Closed bwalsh closed 6 years ago
@bwalsh That is my opinion. Happy to have @ahwagner @malachig and others chime in as well.
@jgoecks
Made the change - brca now has 17,584 items ( was 5,715 ) One note: unreviewed items do not have a phenotype
+++ b/harvester/brca.py
@@ -22,10 +22,10 @@ def harvest(genes=None):
else:
page_num = page_num + 1
for record in payload['data']:
- if not record['Pathogenicity_expert'] == 'Not Yet Reviewed':
- gene = record['Gene_Symbol']
- gene_data = {'gene': gene, 'brca': record}
- yield gene_data
+ # if not record['Pathogenicity_expert'] == 'Not Yet Reviewed':
+ gene = record['Gene_Symbol']
+ gene_data = {'gene': gene, 'brca': record}
+ yield gene_data
@bwalsh I get slightly different results when I run this. source:brca: 17,546 source:brca AND exists:association.phenotype.description: 5,791
Whereas g2p-test shows a slightly higher overall result from BRCA and a slightly lower count with phenotype association. Is this just related to when the harvest was run do you think?

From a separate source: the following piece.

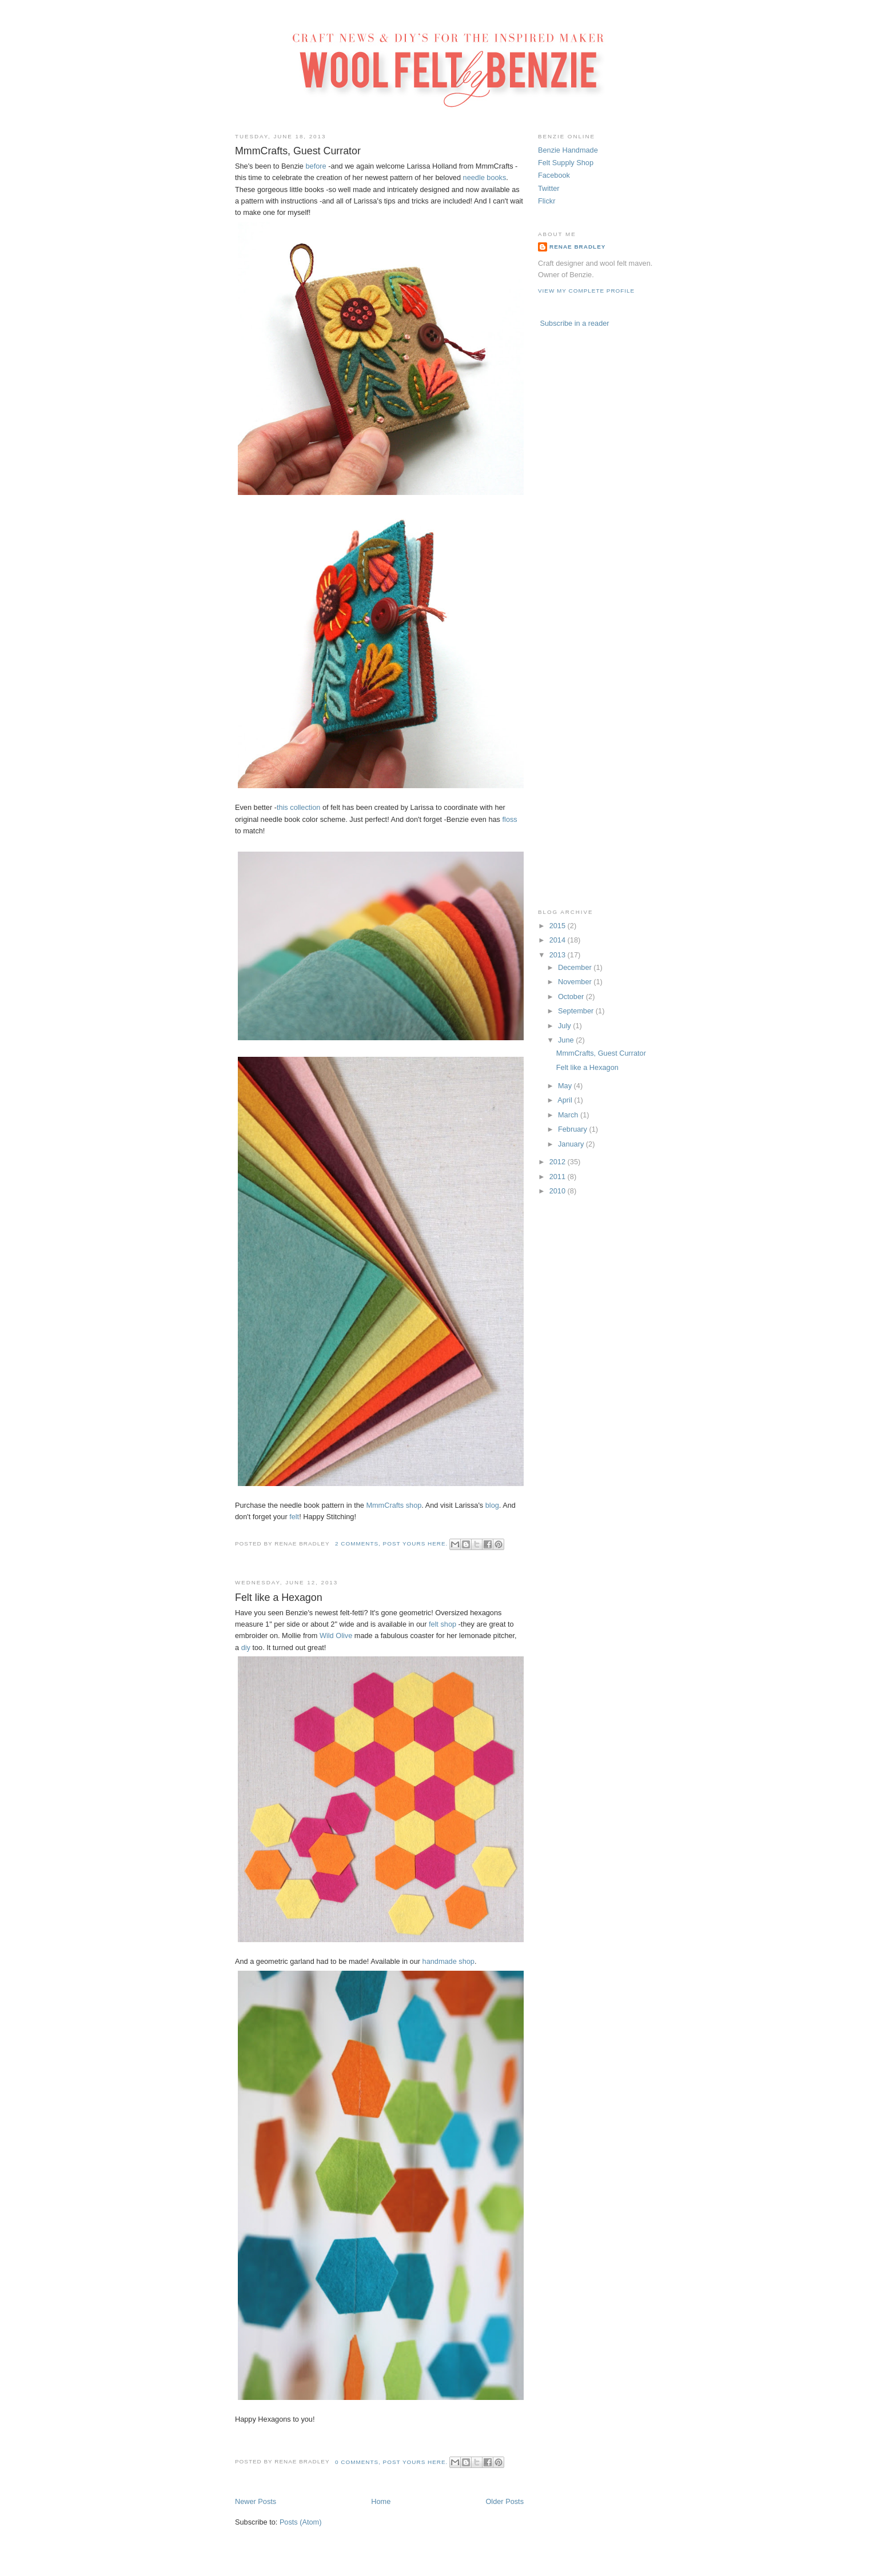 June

Code looks good, just confused about number variation.
I'll check g2p-test tomorrow ( there were snafus uploading to it )
Per the group discussion today, we're reversing course on this and should exclude "Not Yet Reviewed" variants.
@ahwagner @mayfielg @jgoecks for your review... addressed and deployed at https://g2p-test.ddns.net
The possible values:
"Benign / Little Clinical Significance" "Likely benign" "Not Yet Reviewed" "Pathogenic" "Uncertain"
We currently filter out "Not Yet Reviewed".
We discussed removing that filter, can you confirm?